'I'm devastated to lose the job I love'
How working hard and being optimistic brought me no absolute security
I was one of the lucky ones. Back in late 2008, when unemployment figures were on the rise and people were losing jobs, I landed a job in a new company.
Really, you would have thought we were launching five years earlier, given the extravagance of the thing. The offices were out of this world, all sliding doors and glass with a massive wraparound balcony. I used to bring friends up after work hours, just to see the view. It was spectacular.
There was an energy and an excitement that was palpable when you entered the office. We threw parties on the balcony, complete with barbecues and a constant flow of wine. As one guest said, it was like something out of The Hills. We were a media company and we felt like we were the next big thing.
So many people I knew had applied for jobs there and, at that time, the company I had been with was starting to let people go. I counted myself lucky to have got out in time and landed myself a permanent job.
On the day the Government Minister arrived to launch the company and Brian Cowen sent us a letter of congratulations, you could barely breathe because there were so many people packed into the office celebrating. As I recall, TV3's Xpose were there, too. It was a hell of a party.
It must have been about a year and a half later when they started to let people go. I can't remember exactly. What I do remember is people making a dash for the toilets from the CEO's office so they could cry in private. The rest of us sat at our desks, holding tight and hoping our names weren't the next ones called; knowing what had just happened but unsure whether to acknowledge it to the people affected or allow them to tell us in their own time.
Emails and texts whizzed around the office but nobody spoke a word. And when those people left, four weeks later, the silence taunted us. We used to fight over computers, now there were rows of empty seats. Eventually, of course, we got used to it. Office life resumed as normal, even though there was always a niggling thought at the back of our minds -- will we make it?

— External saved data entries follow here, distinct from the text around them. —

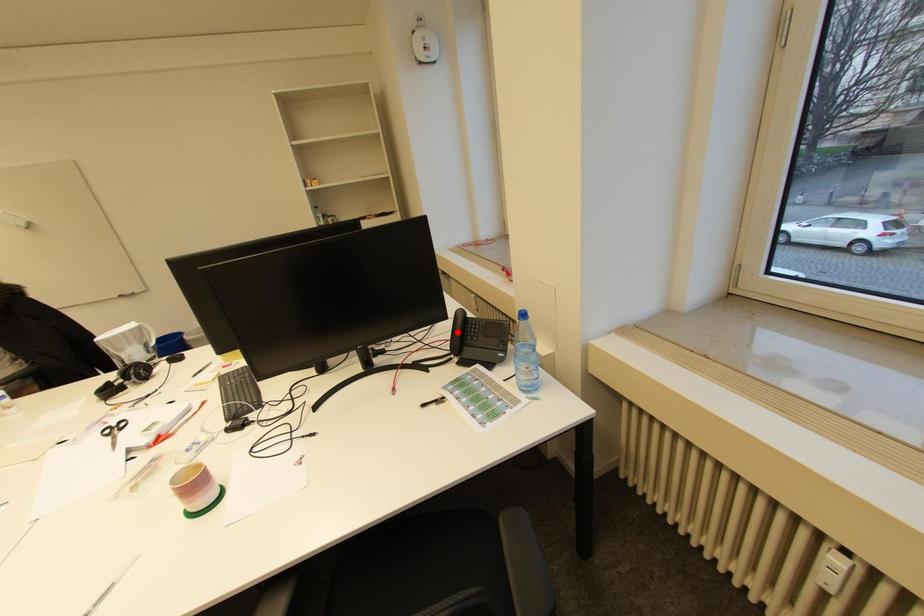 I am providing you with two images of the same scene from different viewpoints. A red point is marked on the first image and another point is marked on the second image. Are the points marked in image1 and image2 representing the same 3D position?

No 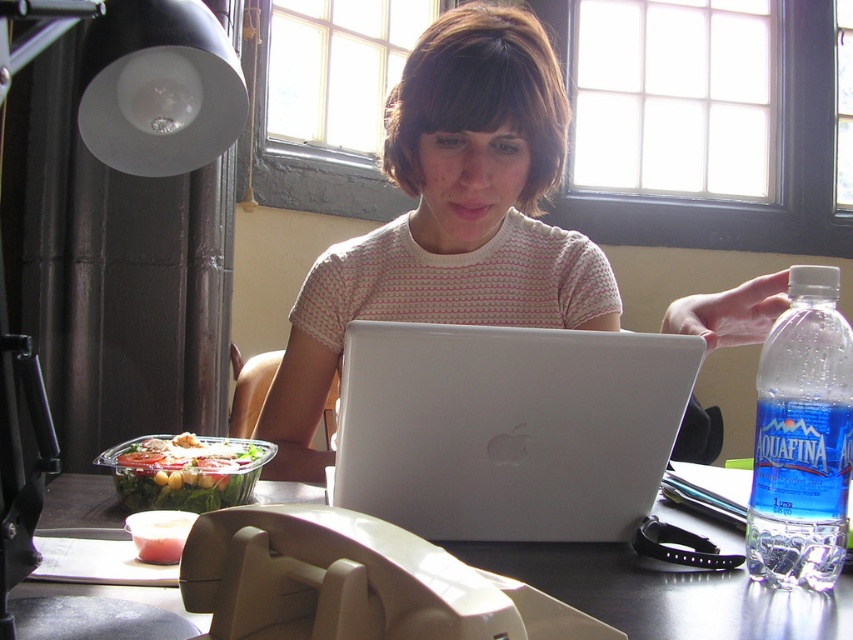 Question: Can you confirm if matte white laptop at center is positioned above black plastic table at center?

Choices:
 (A) no
 (B) yes

Answer: (B)

Question: In this image, where is white matte laptop at center located relative to black plastic table at center?

Choices:
 (A) below
 (B) above

Answer: (B)

Question: Which point appears farthest from the camera in this image?

Choices:
 (A) (793, 496)
 (B) (653, 612)
 (C) (212, 496)

Answer: (C)

Question: Among these objects, which one is farthest from the camera?

Choices:
 (A) white matte laptop at center
 (B) blue transparent bottle at right
 (C) black plastic table at center
 (D) fresh green salad at left

Answer: (D)

Question: Which point appears closest to the camera in this image?

Choices:
 (A) (495, 518)
 (B) (477, 10)
 (C) (194, 440)
 (D) (764, 353)

Answer: (D)

Question: Can you confirm if blue transparent bottle at right is smaller than fresh green salad at left?

Choices:
 (A) yes
 (B) no

Answer: (A)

It was some months later again when someone higher up the office scheme of things gave me a lift to the train station at the end of the day. I can vividly picture him, staring straight ahead and clutching the steering wheel as he told me to start looking for a new job because he reckoned mine was in trouble. In fact, he knew it was but wasn't supposed to say anything. "Do not say a word", he instructed me. "I just couldn't sit next to you day in, day out and not say anything."
It was a decent gesture and I was grateful to him. Even more so when I sat in the CEO's office and heard the news because even when you're prepared, even when you already know, it's hard to take. You want to cry. I was ridiculously proud that I didn't.

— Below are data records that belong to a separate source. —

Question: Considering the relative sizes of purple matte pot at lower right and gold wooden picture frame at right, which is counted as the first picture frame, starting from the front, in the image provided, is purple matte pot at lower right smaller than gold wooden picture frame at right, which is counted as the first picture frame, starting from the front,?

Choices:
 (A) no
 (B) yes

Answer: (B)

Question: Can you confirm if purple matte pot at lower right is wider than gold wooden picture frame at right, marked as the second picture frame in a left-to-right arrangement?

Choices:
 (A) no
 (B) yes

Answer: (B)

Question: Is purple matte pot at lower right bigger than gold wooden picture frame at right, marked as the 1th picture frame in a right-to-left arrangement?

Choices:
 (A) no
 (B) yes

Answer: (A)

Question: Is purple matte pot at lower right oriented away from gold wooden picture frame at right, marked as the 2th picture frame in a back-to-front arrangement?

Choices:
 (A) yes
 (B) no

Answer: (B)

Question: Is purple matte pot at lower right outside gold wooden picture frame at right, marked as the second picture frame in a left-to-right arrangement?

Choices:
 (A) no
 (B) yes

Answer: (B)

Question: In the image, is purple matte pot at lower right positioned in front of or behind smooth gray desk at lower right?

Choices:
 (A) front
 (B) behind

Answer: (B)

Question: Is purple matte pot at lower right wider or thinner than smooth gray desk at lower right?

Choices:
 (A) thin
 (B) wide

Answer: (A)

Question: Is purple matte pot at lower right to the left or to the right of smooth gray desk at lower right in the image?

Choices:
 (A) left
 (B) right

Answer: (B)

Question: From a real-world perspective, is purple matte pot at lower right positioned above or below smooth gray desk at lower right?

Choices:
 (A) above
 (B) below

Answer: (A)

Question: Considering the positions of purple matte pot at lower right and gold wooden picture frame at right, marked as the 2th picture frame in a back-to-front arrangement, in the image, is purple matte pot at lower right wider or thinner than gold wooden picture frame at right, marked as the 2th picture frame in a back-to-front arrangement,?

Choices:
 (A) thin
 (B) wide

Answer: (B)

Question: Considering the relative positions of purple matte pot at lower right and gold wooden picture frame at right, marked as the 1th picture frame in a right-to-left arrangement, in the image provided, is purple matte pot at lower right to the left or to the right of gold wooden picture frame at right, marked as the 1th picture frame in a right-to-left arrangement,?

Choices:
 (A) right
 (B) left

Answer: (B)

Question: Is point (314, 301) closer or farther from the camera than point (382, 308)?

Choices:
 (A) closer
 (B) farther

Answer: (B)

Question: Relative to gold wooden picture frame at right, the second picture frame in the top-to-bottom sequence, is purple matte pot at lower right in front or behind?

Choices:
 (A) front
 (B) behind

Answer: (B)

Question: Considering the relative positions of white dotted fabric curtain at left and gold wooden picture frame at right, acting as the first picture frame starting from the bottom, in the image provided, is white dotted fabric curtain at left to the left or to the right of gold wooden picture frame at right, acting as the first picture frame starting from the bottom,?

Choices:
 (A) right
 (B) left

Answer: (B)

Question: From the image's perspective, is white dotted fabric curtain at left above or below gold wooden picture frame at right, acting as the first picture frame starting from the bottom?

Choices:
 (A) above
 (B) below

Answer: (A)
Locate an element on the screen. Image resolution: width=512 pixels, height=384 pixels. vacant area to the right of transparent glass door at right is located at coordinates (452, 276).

In the end, there was some good news. Several days later, they called me back in to say that they would give me two days of work a week. It would have to be from home because they were downsizing to another office. It was instead of redundancy.
Relief like nothing else overwhelmed me. Journalists are lucky, they can get freelance work. Two days was better than nothing and I was determined to build up the extra three days. And I did, doing many small jobs for different companies. I found my feet again, cautiously. So it was a blow when I emailed my manager recently with a query and he rang me back to tell me that I was being let go completely: "Bad news I'm afraid."

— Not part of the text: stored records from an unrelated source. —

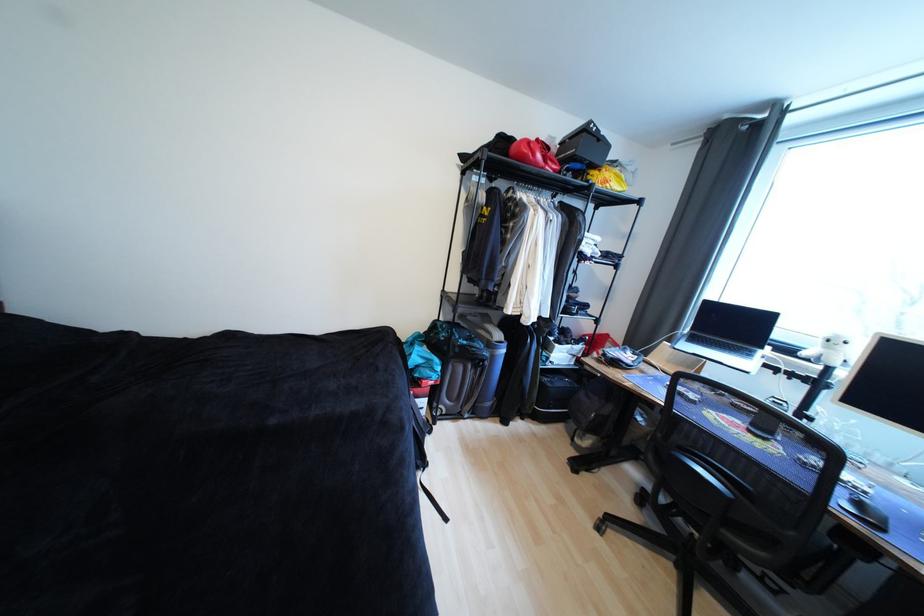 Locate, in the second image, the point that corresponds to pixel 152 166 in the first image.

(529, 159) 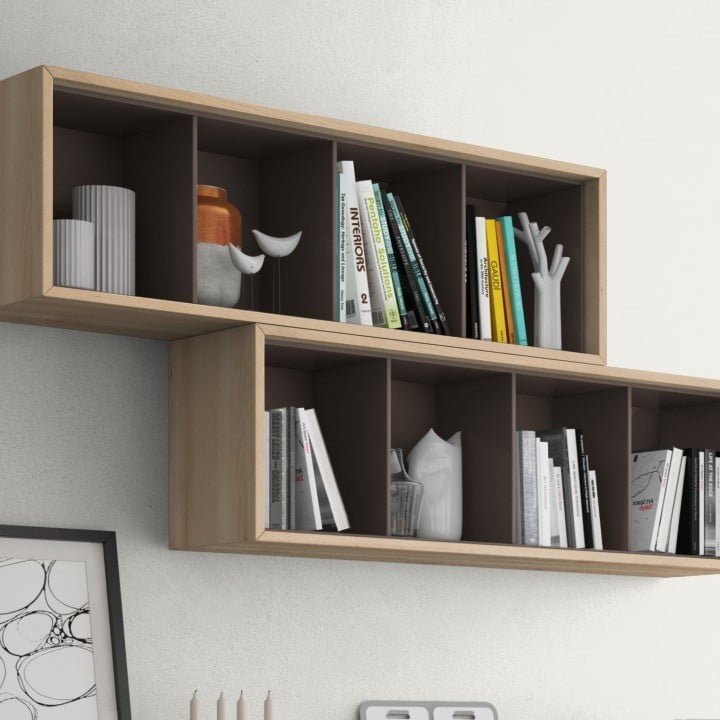 Identify the location of sections of cube shelf. (114, 238), (286, 271), (390, 243), (554, 242), (666, 466), (567, 466), (433, 462), (317, 477), (410, 503). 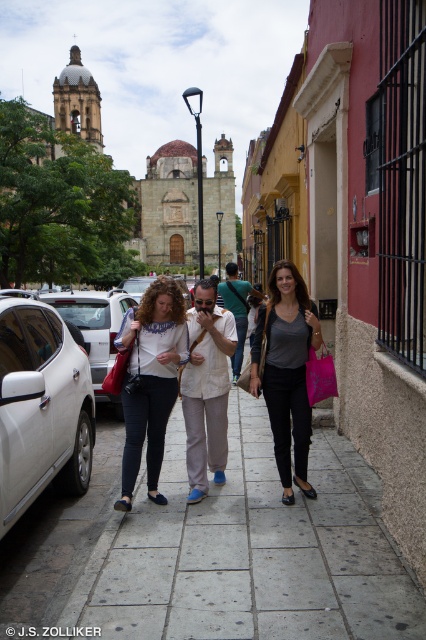 You are standing on the sidewalk in the historic area and want to take a photo of both the point at coordinates point [176,468] and the point at coordinates point [275,456]. Since you can only focus on one at a time, which point should you focus on first to ensure it appears closer in the photo?

You should focus on point [176,468] first because it is closer to you than point [275,456], so it will appear closer in the photo.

I knew what he was going to say. It's strange because you almost end up trying to make the other person feel better. "Yes, yes, I understand. Don't worry." Even though you know it isn't your fault, you still have that feeling of not being good enough. I hate having to tell family and see the dismay and worry on their faces. When I was initially downsized, my grandparents (aged 86 and 88) pressed t200 into my hand, concern etched into their faces. I'm not going to tell them I've now been made redundant.
I am getting married next year. My fiance owns an apartment that is steeped in negative equity. We would give it away if we could, just to get rid of the debt. When we started going out a few years ago, I remember thinking how great it was for him that he was on the property ladder and worrying that I would never get a foot on it.
I did everything I was supposed to. I may be one of the Celtic Tiger cubs but I worked bloody hard. I did seven-day weeks for the first year and a half of my working life and 10 and 11-hour days after that. I slept, went to work, slept. I never earned massive wages, I don't own designer shoes.
If I had dreams, they were modest. I hoped that one day we would own a three-bed house (four-bed if we were lucky) in a nice area in Dublin and have our 2.5 kids. I had a right to that. Yes, I know some people are starving in this world but I was born in a First-World country. I had the right to expect that.
I used to think that I was angry at the people who landed us in this mess but I wasn't really. I was still living a comfortable life, still paying my way. A year or two ago, I was out with a gang of tipsy friends one night when we saw Bertie Ahern coming out of the Mansion House. One of the group roared an expletive down the street at him. I immediately shushed my friend. I wouldn't be shushing him now.
It's true what Harry Truman once said about it being recession when your neighbour loses his job and depression when you lose your own. I look into the future and I see negative-equity, debt and no job prospects. Yes, I'll eke out a living. But I wanted more than that. We all did. I feel nothing but hot, burning red rage.